Eccentric contraction-induced injury in normal and hindlimb-suspended mouse soleus and EDL muscles

The primary objective of this study was to compare the magnitude of injury in mouse extensor digitorum longus (EDL) and soleus muscles induced by high- force eccentric contractions. A second objective was to study the effect of altering the daily loading of the muscles through hindlimb suspension (HS) on the injury. One of two protocols was performed in vitro: 1) 15 eccentric contractions (n = 20: 10 EDL and 10 soleus muscles) or 2) 15 isometric contractions (n = 20: 10 EDL and 10 soleus muscles). After the protocol, the decrements in contractile performance and lactate dehydrogenase (LDH) release were measured at 15-min intervals over 1 h.
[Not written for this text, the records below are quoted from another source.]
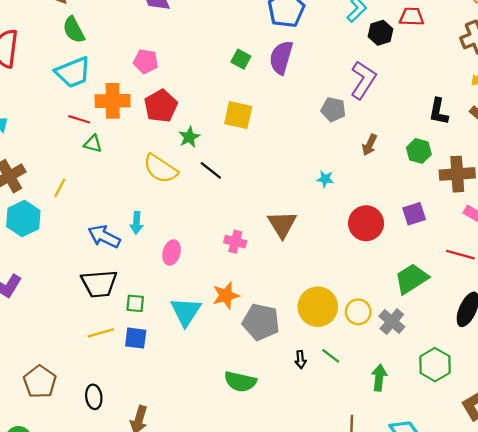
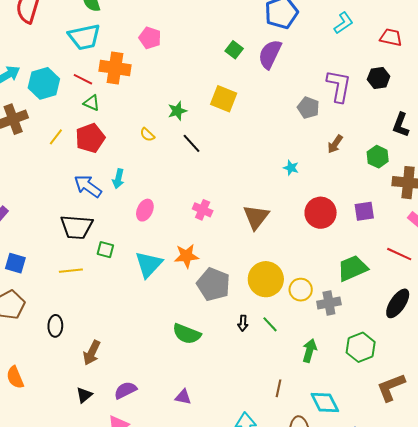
black hexagon: (380, 33) -> (379, 78), moved
purple L-shape: (363, 80) -> (339, 86), turned -32
red pentagon: (161, 106) -> (90, 138), moved
yellow semicircle: (160, 169) -> (147, 135), size x0.5
cyan hexagon: (23, 219) -> (44, 83), moved
brown triangle: (282, 224) -> (256, 217), moved
gray cross: (392, 321) -> (329, 303), turned 30
blue square: (136, 338) -> (15, 263), moved

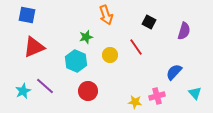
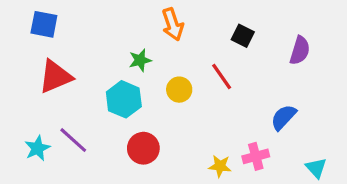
cyan triangle: (195, 93) -> (316, 168), moved

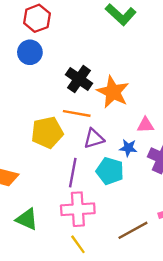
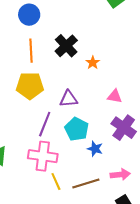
orange star: (113, 92) -> (93, 63), size x0.5
orange line: (77, 113) -> (31, 51), moved, turned 65
blue star: (128, 148) -> (95, 149), moved
yellow line: (78, 244) -> (56, 182), moved

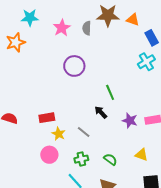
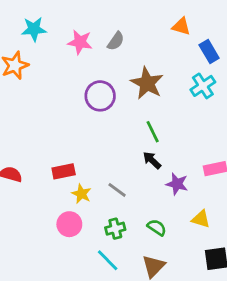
brown star: (108, 15) -> (147, 83), moved, turned 30
pink star: (62, 28) -> (80, 42), turned -30
gray semicircle: (87, 28) -> (116, 41), turned -144
black arrow: (101, 112) -> (152, 160), moved
purple star: (130, 121) -> (177, 184), moved

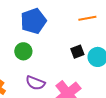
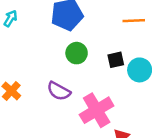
green circle: (23, 51) -> (77, 53), moved

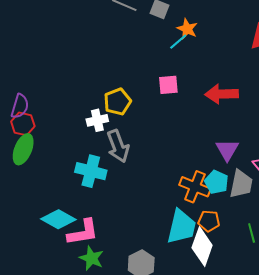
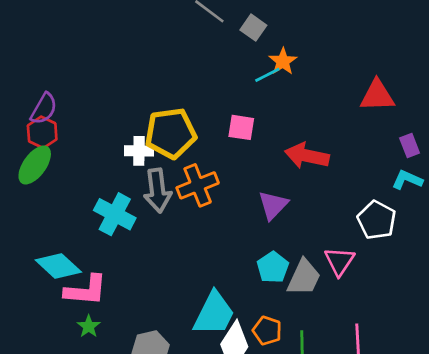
yellow pentagon: (117, 102) -> (171, 133), size x1.4
purple triangle: (227, 150) -> (273, 205), moved
orange cross: (195, 187) -> (198, 185), moved, turned 32
orange pentagon: (209, 221) -> (267, 331), moved
green star: (91, 258) -> (89, 326), size x0.7

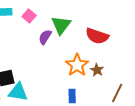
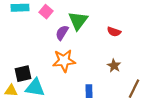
red semicircle: (97, 36) -> (114, 32), size x0.6
orange star: (77, 65) -> (64, 61), moved, turned 30

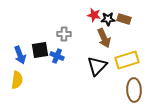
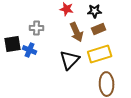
black star: (108, 19) -> (95, 11), moved
brown rectangle: (124, 19) -> (99, 29), moved, turned -40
Immediately after the eccentric contraction protocol, markedly greater decrements in maximal isometric tetanic force (P(o)) occurred in the normal EDL than in the normal soleus muscles (60.7 ± 4.2 vs. 7.6 ± 2.1.%, P ≤ 0.0001). LDH release immediately after the eccentric contraction protocol was 2.7-fold greater in the normal EDL than in the normal soleus muscles. To investigate the role of recent loading of the muscles in the injury, EDL (n = 9) and soleus (n = 10) muscles from mice subjected to HS for 14 days performed the eccentric contraction protocol. HS resulted in greater decrements in contractile performance for the soleus muscles (decreases in P(o) immediately after the protocol for HS and normal soleus muscles were 31.0 ± 1.8 and 7.6 ± 2.1%, respectively; P ≤ 0.0001) but not for the EDL muscles. HS resulted in a 76% greater LDH release in the soleus muscle but had no effect on LDH release by the EDL muscle. HS did not alter the histochemically determined fiber type composition of the soleus muscle. The data demonstrate that EDL muscles are more susceptible than soleus muscles to eccentric contraction-induced injury in normal weight-bearing mice; part of the explanation for the difference appears to be the greater previous loading of the soleus muscle rather than the fiber type composition per se.